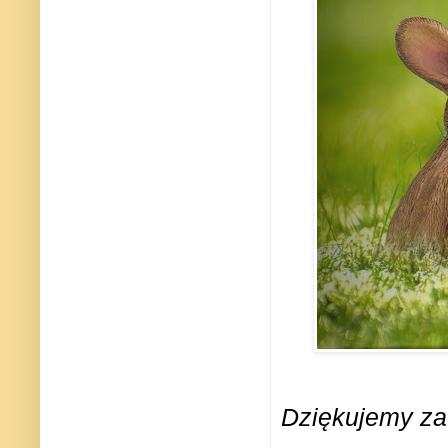
Dziękujemy z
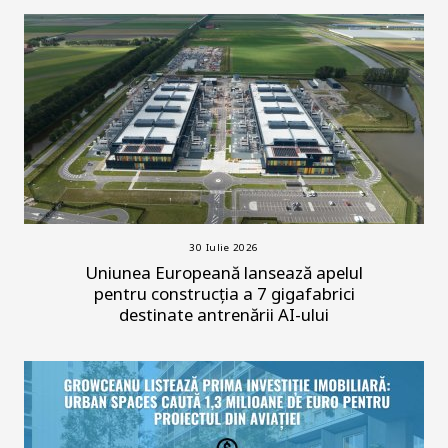
30 Iulie 2026
Uniunea Europeană lansează apelul
pentru construcția a 7 gigafabrici
destinate antrenării AI-ului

──────────

INSTRUCTIONS TO FOLLOW
Output the full listing verbatim; pictures stay out.

WRITTEN RESPONSE
Dziękujemy z
30 Iulie 2026
Uniunea Europeană lansează apelul
pentru construcția a 7 gigafabrici
destinate antrenării AI-ului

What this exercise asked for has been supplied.